No, really…a proper villain, whether in print or on the screen, is a thing of beauty. It is also, unfortunately, a thing generally under-appreciated. And far too often, a thing woefully shortchanged by its creator.
Think about it. Would the original Star Wars trilogy have been as memorable without Darth Vader? He touched a nerve with his initial presentation as faceless, anonymous evil.* After the inane bullshit of the prequels, and the more recent “final three”, there is a definite reason why my fellow geeks and I completely nerded out at Vader’s scenes at the end of Rogue One. It wasn’t just the return of that voice, it was the return of, well, iconic evil. The perfect villain.
*James Earl Jones’ magic freaking voice didn’t hurt, either.
It goes beyond that, however. Bad guys — truly memorable, truly powerful villains — have to have a depth and pathos to them beyond even that of the hero. Ask yourself, then, how often does that happen?

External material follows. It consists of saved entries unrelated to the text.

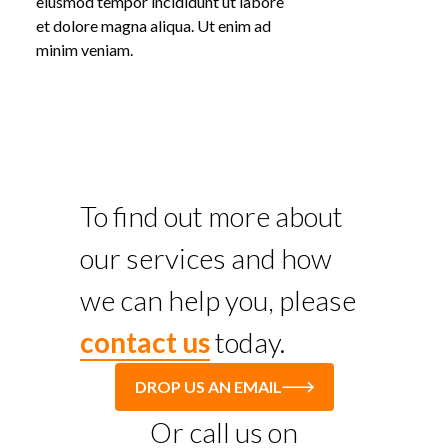
eiusmod tempor incididunt ut labore
et dolore magna aliqua. Ut enim ad
minim veniam.
To find out more about
our services and how
we can help you, please
contact us
today.
DROP US AN EMAIL
Or call us on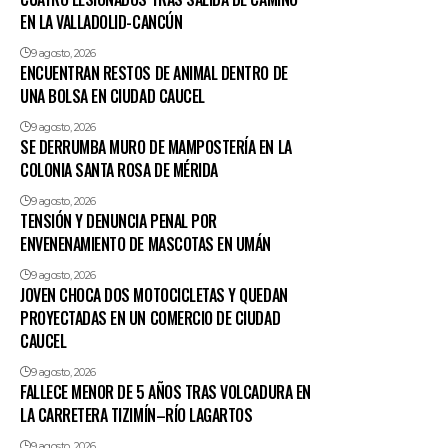
EN LA VALLADOLID-CANCÚN
9 agosto, 2026
ENCUENTRAN RESTOS DE ANIMAL DENTRO DE
UNA BOLSA EN CIUDAD CAUCEL
9 agosto, 2026
SE DERRUMBA MURO DE MAMPOSTERÍA EN LA
COLONIA SANTA ROSA DE MÉRIDA
9 agosto, 2026
TENSIÓN Y DENUNCIA PENAL POR
ENVENENAMIENTO DE MASCOTAS EN UMÁN
9 agosto, 2026
JOVEN CHOCA DOS MOTOCICLETAS Y QUEDAN
PROYECTADAS EN UN COMERCIO DE CIUDAD
CAUCEL
9 agosto, 2026
FALLECE MENOR DE 5 AÑOS TRAS VOLCADURA EN
LA CARRETERA TIZIMÍN–RÍO LAGARTOS
9 agosto, 2026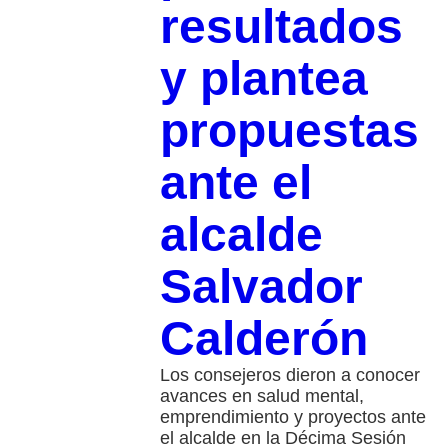
resultados
y plantea
propuestas
ante el
alcalde
Salvador
Calderón
Los consejeros dieron a conocer
avances en salud mental,
emprendimiento y proyectos ante
el alcalde en la Décima Sesión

Not often. Or, at least, not often enough.
And, no, just putting a different accent on a supposed villain — British, German, Russian, Arabic, etc… — doesn’t do the trick. That’s not clever writing or directing, that’s just a cheap shortcut that does nothing but put the bad writing up in the freaking neon lights. “Oh look honey, he’s Arabic, he must be the bad guy!”
That’s right up there with, “He’s Indian, he must be a software guy!”
Harrumph!*
*”Harrumph” is, if you’re wondering, Latin for “motherfuckingstupidassbullshit”
That’s why most, if not all, Bond villains are so pointlessly forgettable. Each and every one has been nothing more memorable than a bad accent, a fake scar and an over-the-top performance that borders on freaking camp. Liberace would have been a more memorable villain than Blofeld, for God’s sake!
What most writers — and editors, directors, actors, fill-in-your-own-blank-here — tend to forget is that villains can’t be just…well…bad guys. Truly memorable, effective villains can’t just be evil for the sake of being evil, they have to have their own motivations and backstory. They have to have an end goal, and a reason for that goal.
A NO, extorting a government for one million dollars* isn’t a legit end goal. Something has to be driving that person to be a ruthless asshole, or the whole house of cards that is any story’s plot and character development falls down. The truly great movies and books explore that motivation. The best, even, blur the line between good and bad. Can we all say “Michael Corleone” here and just acknowledge that character as the Holy Grail of blurred lines and gray areas (not to mention an epic fall from grace…)?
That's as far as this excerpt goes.